Foot-and-mouth disease clinically resembles other vesicular diseases of domestic animals, including vesicular stomatitis in cattle and pigs, swine vesicular disease and vesicular exanthema in pigs. Consequently, FMD requires laboratory confirmation. Diagnosis is based on the demonstration of FMDV antigen in samples of tissue or in vesicular fluid by ELISA, CFT, RT-PCR or virus isolation. Demonstration of specific antibody by virus neutralization or ELISA can be used to confirm a diagnosis in unvaccinated animals. In endemic areas, interpretation of antibody titres may prove difficult.

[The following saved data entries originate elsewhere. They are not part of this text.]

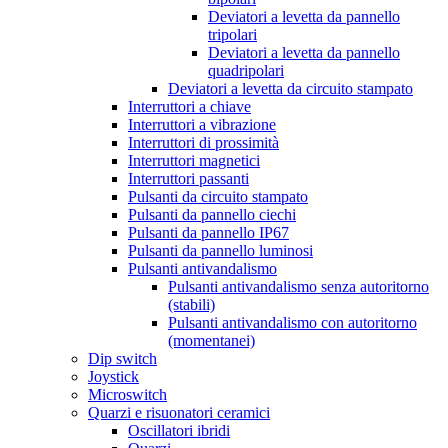
Deviatori a levetta da pannello
tripolari
Deviatori a levetta da pannello
quadripolari
Deviatori a levetta da circuito stampato
Interruttori a chiave
Interruttori a vibrazione
Interruttori di prossimità
Interruttori magnetici
Interruttori passanti
Pulsanti da circuito stampato
Pulsanti da pannello ciechi
Pulsanti da pannello IP67
Pulsanti da pannello luminosi
Pulsanti antivandalismo
Pulsanti antivandalismo senza autoritorno
(stabili)
Pulsanti antivandalismo con autoritorno
(momentanei)
Dip switch
Joystick
Microswitch
Quarzi e risuonatori ceramici
Oscillatori ibridi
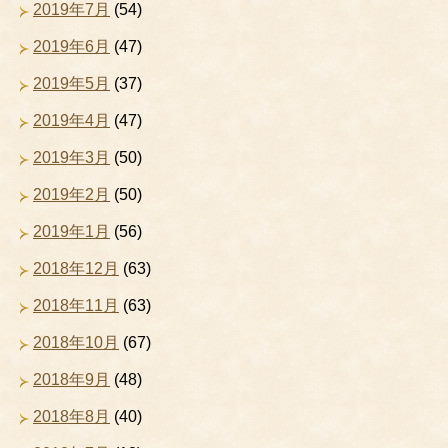
2019年7月
(54)
2019年6月
(47)
2019年5月
(37)
2019年4月
(47)
2019年3月
(50)
2019年2月
(50)
2019年1月
(56)
2018年12月
(63)
2018年11月
(63)
2018年10月
(67)
2018年9月
(48)
2018年8月
(40)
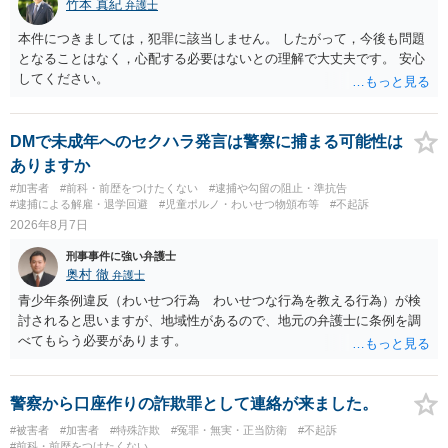
竹本 真紀
弁護士
前提なので，期間も考えなくて大丈夫です。 というわけで，本件は大
極めて低いと思います。 連絡が来ることはないでしょう。
丈夫ですから，今後，同じような不安に襲われることがないように気
本件につきましては，犯罪に該当しません。 したがって，今後も問題
をつけてくださいね。それが一番大事です。
となることはなく，心配する必要はないとの理解で大丈夫です。 安心
してください。
DMで未成年へのセクハラ発言は警察に捕まる可能性は
ありますか
#加害者
#前科・前歴をつけたくない
#逮捕や勾留の阻止・準抗告
#逮捕による解雇・退学回避
#児童ポルノ・わいせつ物頒布等
#不起訴
2026年8月7日
刑事事件に強い弁護士
奥村 徹
弁護士
青少年条例違反（わいせつ行為 わいせつな行為を教える行為）が検
討されると思いますが、地域性があるので、地元の弁護士に条例を調
べてもらう必要があります。
警察から口座作りの詐欺罪として連絡が来ました。
#被害者
#加害者
#特殊詐欺
#冤罪・無実・正当防衛
#不起訴
#前科・前歴をつけたくない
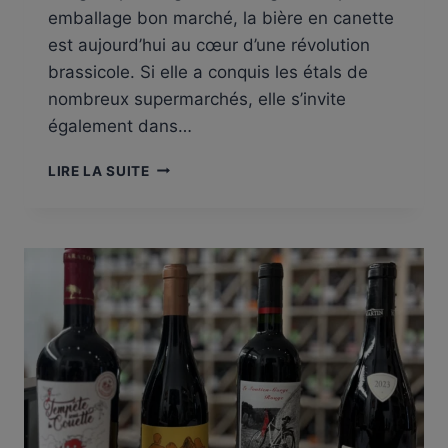
emballage bon marché, la bière en canette
est aujourd’hui au cœur d’une révolution
brassicole. Si elle a conquis les étals de
nombreux supermarchés, elle s’invite
également dans…
BIÈRE
LIRE LA SUITE
CANETTE,
LA
TENDANCE
QUI
DIVISE
!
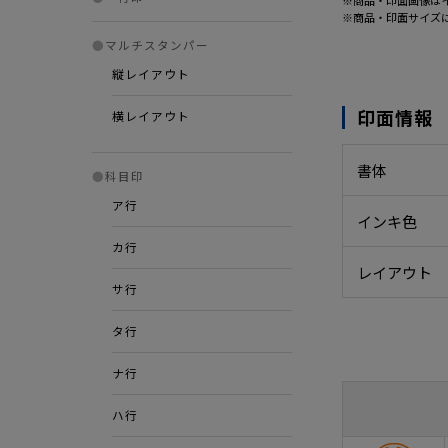
※商品・印面画像は
※商品・印面サイズ
●
マルチスタンパー
縦レイアウト
印面情報
横レイアウト
書体
●
科目印
ア行
インキ色
カ行
レイアウト
サ行
タ行
ナ行
ハ行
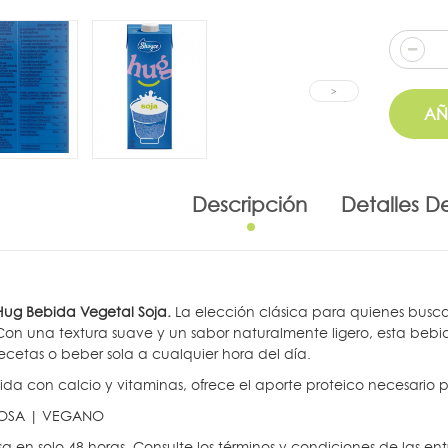
AÑ
Descripción
Detalles D
ug Bebida Vegetal Soja.
La elección clásica para quienes buscan
. Con una textura suave y un sabor naturalmente ligero, esta be
recetas o beber sola a cualquier hora del día.
ida con calcio y vitaminas, ofrece el aporte proteico necesario pa
TOSA | VEGANO
a en solo 48 horas. Consulte los términos y condiciones de las ent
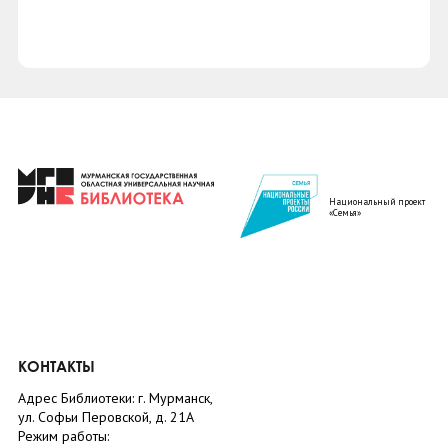
Национальный проект
«Семья»
КОНТАКТЫ
Адрес Библиотеки: г. Мурманск,
ул. Софьи Перовской, д. 21А
Режим работы:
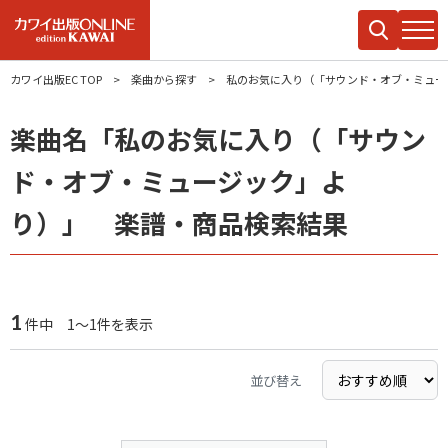
カワイ出版EC TOP
楽曲から探す
私のお気に入り（「サウンド・オブ・ミュー
楽曲名「私のお気に入り（「サウン
ド・オブ・ミュージック」よ
り）」 楽譜・商品検索結果
1
件中 1～1件を表示
並び替え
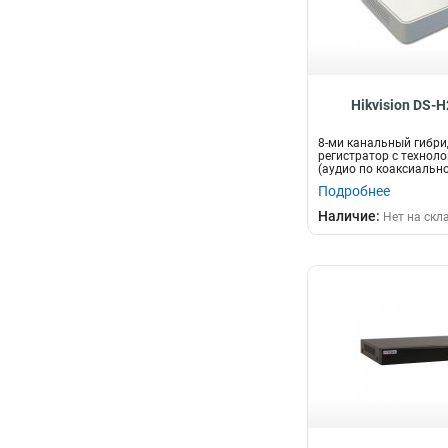
Hikvision DS-
8-ми канальный гибри
регистратор c технол
(аудио по коаксиальн
д...
Подробнее
Наличие:
Нет на скл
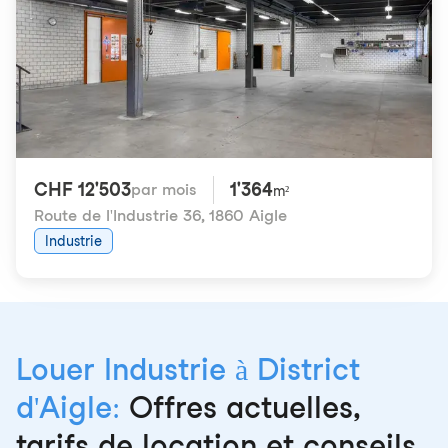
CHF 12'503
1'364
par mois
m²
Route de l'Industrie 36
,
1860 Aigle
Industrie
Louer Industrie à District
d'Aigle:
Offres actuelles,
tarifs de location et conseils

In countries which are free from FMD, it is a notifiable disease and affected and in-contact animals are usually slaughtered. Following an outbreak, movement restrictions are applied and infected premises must be thoroughly cleaned and disinfected. Mild acids, such as citric acid and acetic acid, and alkalis such as sodium carbonate are effective disinfectants. Reserves of inactivated virus are maintained in several countries to provide an adequate supply of vaccine at short notice in the event of a major outbreak of the disease. Although ring vaccination around an affected premises may help to limit the spread of the disease, it may also allow the development of the carrier state in animals subsequently exposed to the virus. In countries where FMD is endemic, efforts are generally directed at protecting high-yielding dairy cattle by a combination of vaccination and control of animal movement. Vaccines for FMD, incorporating adjuvant, are derived from tissue culture-propagated virus which has been chemically inactivated. They are usually multivalent, containing three or more virus strains. Protection against antigenically similar strains of virus is satisfactory and lasts for up to six months.